Giving birth in England remains safe in spite of neglect by senior managers and pressures on staff, according to a major new report.

Well if those who hold the purse strings, and ultimately decide staffing levels are not responsible for the service being safe, who is it down to? They have answered it by highlighting the pressures on staff. The pressures are there due to the neglect by senior managers. However, I don’t believe that they should carry all the blame, the DoH and Government are just as much, if not more, responsible. It is they who keep throwing initiatives out, promising the public this level of care, that access to services but at the same time the budgets are not increased sufficiently for the facilities and staff to be provided, in fact monies are effectively cut by the Trusts in an effort to stay within the Government decided budget. The report actually states that the ‘boards that oversee NHS Trusts have insufficient focus on maternity services’ and I believe that this is true, as long as mortality and morbidity remain low they are not prodded into taking action but the report does ‘call the the Trusts into action’ as it goes on to advise that ‘we could do better for mothers and their babies’.

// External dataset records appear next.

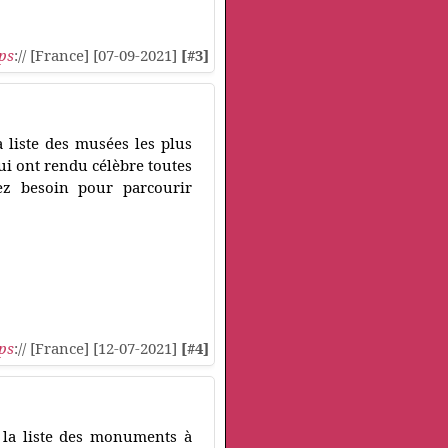
ps
:// [France] [07-09-2021]
[#3]
 liste des musées les plus
i ont rendu célèbre toutes
rez besoin pour parcourir
ps
:// [France] [12-07-2021]
[#4]
 la liste des monuments à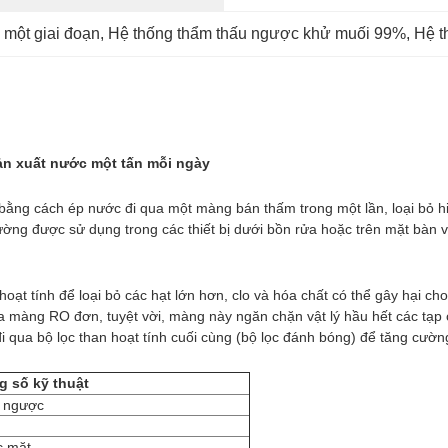
 một giai đoạn
, 
Hệ thống thẩm thấu ngược khử muối 99%
, 
Hệ t
ản xuất nước một tấn mỗi ngày
ng cách ép nước đi qua một màng bán thấm trong một lần, loại bỏ hiệ
ờng được sử dụng trong các thiết bị dưới bồn rửa hoặc trên mặt bàn v
hoạt tính để loại bỏ các hạt lớn hơn, clo và hóa chất có thể gây hại c
màng RO đơn, tuyệt vời, màng này ngăn chặn vật lý hầu hết các tạp ch
 qua bộ lọc than hoạt tính cuối cùng (bộ lọc đánh bóng) để tăng cườn
g số kỹ thuật
u ngược
c mặt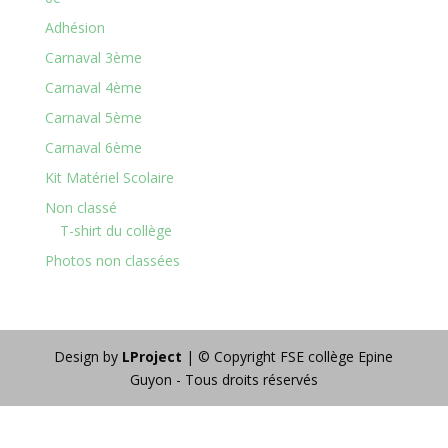
Adhésion
Carnaval 3ème
Carnaval 4ème
Carnaval 5ème
Carnaval 6ème
Kit Matériel Scolaire
Non classé
T-shirt du collège
Photos non classées
Design by
LProject
| © Copyright FSE collège Epine
Guyon - Tous droits réservés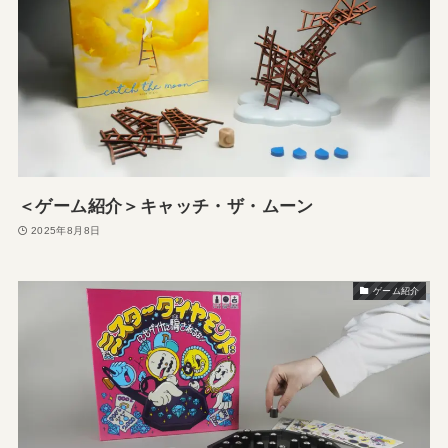
＜ゲーム紹介＞キャッチ・ザ・ムーン
2025年8月8日
ゲーム紹介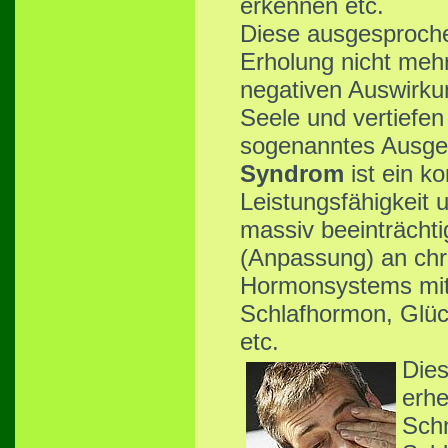
erkennen etc.
Diese ausgesproche
Erholung nicht mehr 
negativen Auswirku
Seele und vertiefen
sogenanntes Ausge
Syndrom
ist ein k
Leistungsfähigkeit 
massiv beeinträchti
(Anpassung) an chr
Hormonsystems mit 
Schlafhormon, Glü
etc.
Dies
erhe
Sch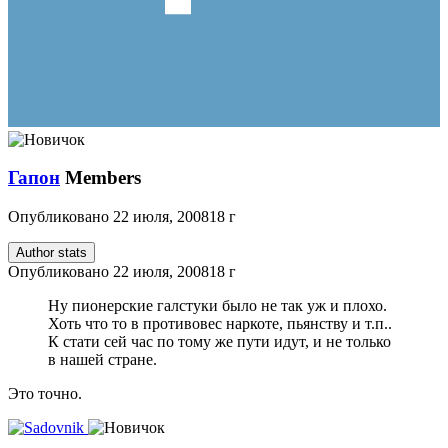
Гапон
Members
Опубликовано
22 июля, 2008
18 г
Author stats
Опубликовано
22 июля, 2008
18 г
Ну пионерские галстуки было не так уж и плохо.
Хоть что то в противовес наркоте, пьянству и т.п..
К стати сей час по тому же пути идут, и не только
в нашей стране.
Это точно.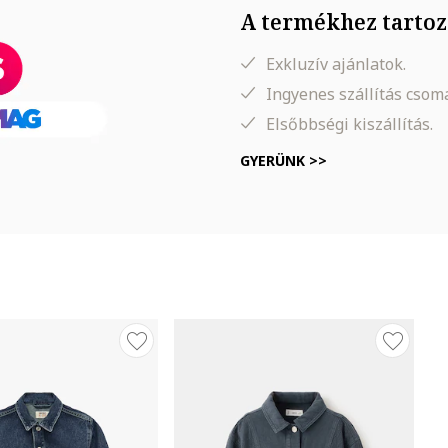
A termékhez tartoz
Exkluzív ajánlatok.
Ingyenes szállítás cso
Elsőbbségi kiszállítás.
GYERÜNK >>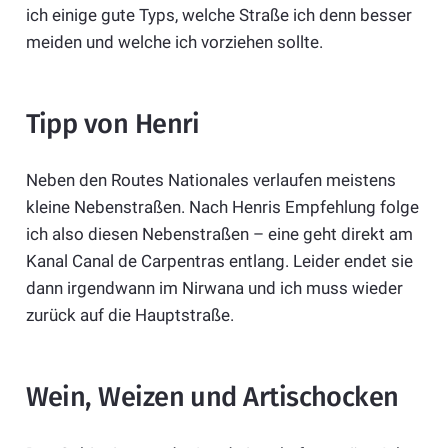
ich einige gute Typs, welche Straße ich denn besser
meiden und welche ich vorziehen sollte.
Tipp von Henri
Neben den Routes Nationales verlaufen meistens
kleine Nebenstraßen. Nach Henris Empfehlung folge
ich also diesen Nebenstraßen – eine geht direkt am
Kanal Canal de Carpentras entlang. Leider endet sie
dann irgendwann im Nirwana und ich muss wieder
zurück auf die Hauptstraße.
Wein, Weizen und Artischocken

I have blogged so much about the hand-to-mouth provision of care within the service. The obstetricians and midwives struggle to ensure that the service is ‘safe’ and on the whole we do well but women do not only want a service that is safe, they want the service that government, books and the media has lead them to expect. It is this that causes the majority of moans we read about on a regular basis, difficulty seeing a midwife when they want to, not only when it is scheduled; lack of attention from staff when they are in labour, on the wards or back home. Not enough help with breastfeeding, having to wait for painkillers and worse. On labour ward it would be lovely to provide one-to-one care but if there are more women than midwives that can never happen and attention will always be paramount for the high-risk cases. On the ward the problem is that if the ward is half full of women who have just had a major operation, C-Section, the staff are going to be more concerned about their post-operative recovery, that is a safety issue, the others demands on their attention, though hugely important, are not life-threatening.

So lets hear it for the staff on the ground because although they are under resourced they are still providing a safe service.